◆ **Aim of the task**:
Of the lines in the data below, write out exactly those from the one holding "Отечественная война" through the one holding "Копилка советов", both included.

◆ **Input**:

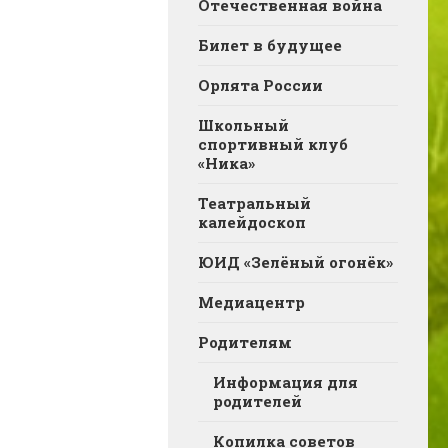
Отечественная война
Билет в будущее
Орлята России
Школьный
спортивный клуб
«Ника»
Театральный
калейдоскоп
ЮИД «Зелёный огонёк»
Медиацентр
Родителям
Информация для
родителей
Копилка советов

...

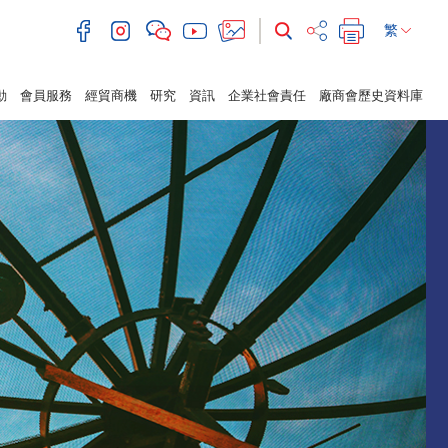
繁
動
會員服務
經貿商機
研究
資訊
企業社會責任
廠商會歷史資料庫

◆ **Task result**:
Отечественная война
Билет в будущее
Орлята России
Школьный
спортивный клуб
«Ника»
Театральный
калейдоскоп
ЮИД «Зелёный огонёк»
Медиацентр
Родителям
Информация для
родителей
Копилка советов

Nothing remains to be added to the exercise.